Three Hunks and a Poll

Young man in kitchen, by blender, smoothie spilt on shirt, portrait

This morning, if I were a bullet type, I’d be buckshot; should I attempt to make a smoothie, I’d forget the lid. In other words, peeps, my thoughts are scattered.

And why fight it? We’re good enough buds by now I can say that without apologizing.

Mostly.

So, in the spirit of staying loose and goofy, in which we really have more fun anyway…

1. A link, which is fab, and which — if you write romance or use it as a subplot in your fiction — you’d be wise to read. The only thing Laurie Hutzler gets wrong in discussing three recent romantic comedies, and why they left you feeling “meh” rather than “wow”, is her failure to mention The Gerard’s failure to show much flesh as of late. (What’s up with that?)

Since one leading man did get it right in his particular movie, I offer the following:

 

Oh, yeah. Now that’s what I’m talking about, babee! (A prisoner demanding appropriate medical care, as is his right. Sheesh? What did you think I meant, people?)

How’s about this one?

Um… I have no justification for that picture other than it pleases me.

Greatly.

2. If you like the character-based approach to writing fiction, while you’re at her website, sign up for Laurie Hutzler’s newsletter. Stat! ← that’s Latin for “What are you waiting for? Christmas?”

3. My dreams would like you to know that should you feel the need to stand in a puddle and wrap your arms around an unknown bonneted woman, circa 1846; and should a horse and buggy appear on the ridge above you, then swerve sharply left to approach you with a clatter of horseshoes on stone, and a jangle of jangly harnesses, you will need a real fireplace poker with which to fend them off.

There will be none of this html code-based stuff.

4. Last, but not least, the vast awesomeness of the Laura Kinsale interview — with its cherry of fantasticness — has not gone to my head. That is why I come to you, the Tart Nation, with a question:

I’m thinking of starting a new tradition, but to be frank, I’m worried I might come across as too…modest.

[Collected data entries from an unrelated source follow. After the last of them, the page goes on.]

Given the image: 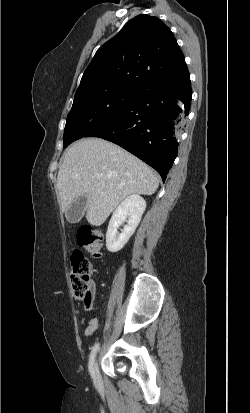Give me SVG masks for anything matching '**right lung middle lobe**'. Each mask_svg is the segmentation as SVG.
Listing matches in <instances>:
<instances>
[{
  "label": "right lung middle lobe",
  "instance_id": "dd1d6c3e",
  "mask_svg": "<svg viewBox=\"0 0 250 413\" xmlns=\"http://www.w3.org/2000/svg\"><path fill=\"white\" fill-rule=\"evenodd\" d=\"M141 91L129 86L87 88L75 93L64 130V148L113 119Z\"/></svg>",
  "mask_w": 250,
  "mask_h": 413
}]
</instances>
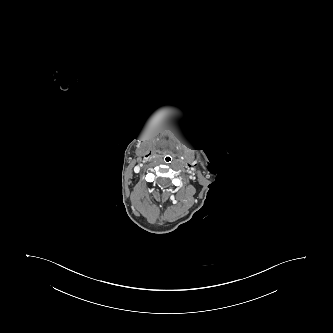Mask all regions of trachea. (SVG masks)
<instances>
[{"label": "trachea", "instance_id": "1", "mask_svg": "<svg viewBox=\"0 0 333 333\" xmlns=\"http://www.w3.org/2000/svg\"><path fill=\"white\" fill-rule=\"evenodd\" d=\"M161 162L164 166L166 167H171L175 163V158L172 154L170 153H165L161 157Z\"/></svg>", "mask_w": 333, "mask_h": 333}]
</instances>
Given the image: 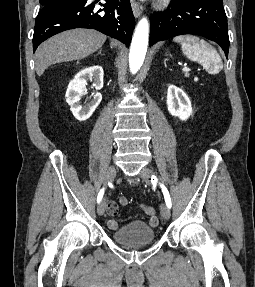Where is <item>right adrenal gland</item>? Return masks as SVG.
<instances>
[{
  "label": "right adrenal gland",
  "instance_id": "right-adrenal-gland-1",
  "mask_svg": "<svg viewBox=\"0 0 255 287\" xmlns=\"http://www.w3.org/2000/svg\"><path fill=\"white\" fill-rule=\"evenodd\" d=\"M96 56H104V54H102V50H100V52H98V54H96Z\"/></svg>",
  "mask_w": 255,
  "mask_h": 287
}]
</instances>
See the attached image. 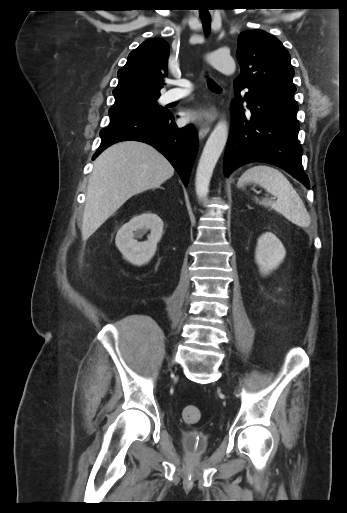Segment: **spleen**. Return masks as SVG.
Here are the masks:
<instances>
[{"label":"spleen","instance_id":"spleen-1","mask_svg":"<svg viewBox=\"0 0 347 513\" xmlns=\"http://www.w3.org/2000/svg\"><path fill=\"white\" fill-rule=\"evenodd\" d=\"M255 184L264 188L268 193L277 198L272 201L264 198L259 204L270 207L282 214L289 221L306 228L310 225L311 218L299 194L290 181L278 169L258 165L249 168L239 179L238 186L243 188L246 184Z\"/></svg>","mask_w":347,"mask_h":513}]
</instances>
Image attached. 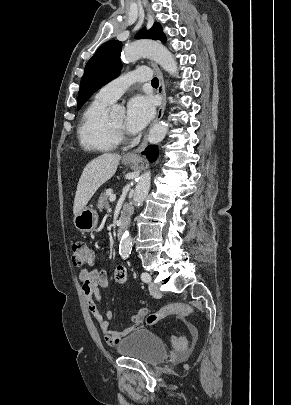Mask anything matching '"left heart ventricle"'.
I'll list each match as a JSON object with an SVG mask.
<instances>
[{
  "mask_svg": "<svg viewBox=\"0 0 291 405\" xmlns=\"http://www.w3.org/2000/svg\"><path fill=\"white\" fill-rule=\"evenodd\" d=\"M114 126L118 128H123L125 126V115L121 114L110 121Z\"/></svg>",
  "mask_w": 291,
  "mask_h": 405,
  "instance_id": "1",
  "label": "left heart ventricle"
}]
</instances>
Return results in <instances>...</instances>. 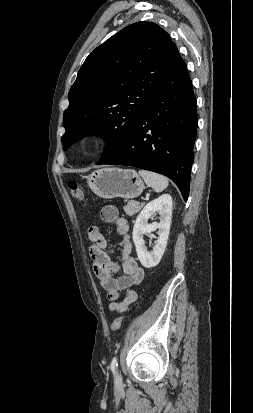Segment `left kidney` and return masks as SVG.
<instances>
[{"instance_id":"5707ae66","label":"left kidney","mask_w":253,"mask_h":413,"mask_svg":"<svg viewBox=\"0 0 253 413\" xmlns=\"http://www.w3.org/2000/svg\"><path fill=\"white\" fill-rule=\"evenodd\" d=\"M172 198L169 194H163L155 200L149 202L138 215L133 228V242L136 247L138 259L145 268H152L159 264L169 237L171 217H172ZM159 212L160 222L148 224V219ZM159 229L158 239L151 251H148L143 235L150 234L153 230Z\"/></svg>"}]
</instances>
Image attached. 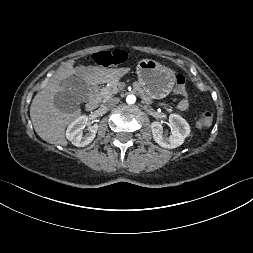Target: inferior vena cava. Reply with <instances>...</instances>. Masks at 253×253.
Segmentation results:
<instances>
[{"mask_svg":"<svg viewBox=\"0 0 253 253\" xmlns=\"http://www.w3.org/2000/svg\"><path fill=\"white\" fill-rule=\"evenodd\" d=\"M119 101H120V99L117 98V97L111 98V99H107V100L104 101L103 106L105 108H112V107L116 106V104H118Z\"/></svg>","mask_w":253,"mask_h":253,"instance_id":"obj_1","label":"inferior vena cava"}]
</instances>
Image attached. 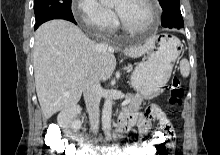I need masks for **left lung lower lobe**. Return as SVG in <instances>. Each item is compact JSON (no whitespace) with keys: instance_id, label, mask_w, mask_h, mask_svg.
Here are the masks:
<instances>
[{"instance_id":"1","label":"left lung lower lobe","mask_w":220,"mask_h":155,"mask_svg":"<svg viewBox=\"0 0 220 155\" xmlns=\"http://www.w3.org/2000/svg\"><path fill=\"white\" fill-rule=\"evenodd\" d=\"M161 24L163 27L167 28L180 29L184 27L180 7H173L163 10Z\"/></svg>"}]
</instances>
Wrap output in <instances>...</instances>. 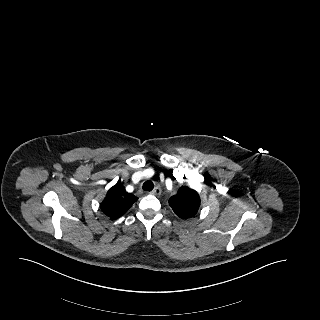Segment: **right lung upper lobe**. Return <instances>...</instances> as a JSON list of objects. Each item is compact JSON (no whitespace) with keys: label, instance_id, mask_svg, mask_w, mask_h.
<instances>
[{"label":"right lung upper lobe","instance_id":"obj_1","mask_svg":"<svg viewBox=\"0 0 320 320\" xmlns=\"http://www.w3.org/2000/svg\"><path fill=\"white\" fill-rule=\"evenodd\" d=\"M137 200L136 196L126 192L124 186L116 184L108 190L100 208L109 218L117 219L124 215Z\"/></svg>","mask_w":320,"mask_h":320}]
</instances>
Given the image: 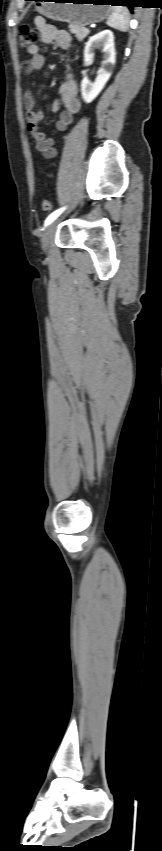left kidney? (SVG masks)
I'll list each match as a JSON object with an SVG mask.
<instances>
[{
    "label": "left kidney",
    "instance_id": "obj_1",
    "mask_svg": "<svg viewBox=\"0 0 162 851\" xmlns=\"http://www.w3.org/2000/svg\"><path fill=\"white\" fill-rule=\"evenodd\" d=\"M96 48L103 50V60L94 82L89 81L87 77L81 81V95L86 103L92 102L99 95L114 69L116 52L112 31L104 30L89 38L84 49L85 65L93 59Z\"/></svg>",
    "mask_w": 162,
    "mask_h": 851
}]
</instances>
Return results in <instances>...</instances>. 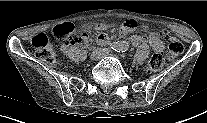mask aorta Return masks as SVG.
I'll use <instances>...</instances> for the list:
<instances>
[{
  "label": "aorta",
  "instance_id": "obj_1",
  "mask_svg": "<svg viewBox=\"0 0 207 123\" xmlns=\"http://www.w3.org/2000/svg\"><path fill=\"white\" fill-rule=\"evenodd\" d=\"M116 49L119 50V51H124L127 49V43L124 42V41H121L119 42L117 45H116Z\"/></svg>",
  "mask_w": 207,
  "mask_h": 123
}]
</instances>
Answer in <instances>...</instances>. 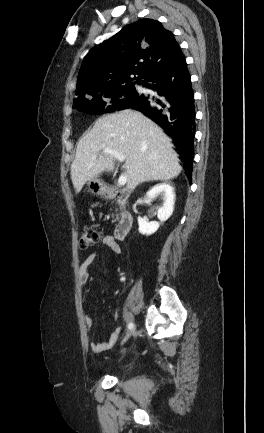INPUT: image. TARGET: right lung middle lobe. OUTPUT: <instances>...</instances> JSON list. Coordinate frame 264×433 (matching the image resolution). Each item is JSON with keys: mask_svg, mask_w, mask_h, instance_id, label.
<instances>
[{"mask_svg": "<svg viewBox=\"0 0 264 433\" xmlns=\"http://www.w3.org/2000/svg\"><path fill=\"white\" fill-rule=\"evenodd\" d=\"M102 95L109 99L103 100ZM138 93L134 83L118 86L109 91L75 101L73 108L89 114H104L122 109L126 103L133 100Z\"/></svg>", "mask_w": 264, "mask_h": 433, "instance_id": "right-lung-middle-lobe-1", "label": "right lung middle lobe"}]
</instances>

So let’s say I instituted an Ask the Tart day, where you folks — the readers — had the chance to ask me — that would be me — some questions. Would that interest you?

Would you take an advantage of such an opportunity? 

Please take a moment to consider your response, then select one of the following options. And thank you in advance for your contribution to science!

What about you folks? Any random observations you’d like to contribute to the conversation?

10 thoughts on “Three Hunks and a Poll

  1. I voted for couch bouncing. 🙂

    I would like to observe that there is slightly less oxygen in the air on Monday mornings. This is the only explanation for my state of general confusion and sleepiness.

    I would also like to observe that eyecandy #2’s abs look like they taste like cinnamon sugar cookies. Please reference observation #1 if you find this statement less than logical.

  2. My only REAL question, is why is that prisoner wearing pants!? <– note the interrobang. It's an IMPORTANT question. (you know how I feel about pants)

    Seriously though… in all our symmetrical tartish meanderings, I've debated an advice blog of sorts, but I started a blog opera instead, so I'm glad you're doing it!

  3. “Interrobang” – bwahahaha. Is this special Tart terminology, or should I have heard it before?

    And Hart, shhh, don’t tell anybody, but I was joking about the Ask the Tart bit. I got out of the advice-giving biz a while back, so if you want it, have at it! 🙂

  4. The interrobang is REAL! I swear! Though it IS tartish, isn’t it? I keep waiting for one on my keyboard, but no such luck yet…

    Maybe we could do joint advice at some point… I’m currently in the market for a time turner, and once I’ve acquired one, we can work out details. How’s that!?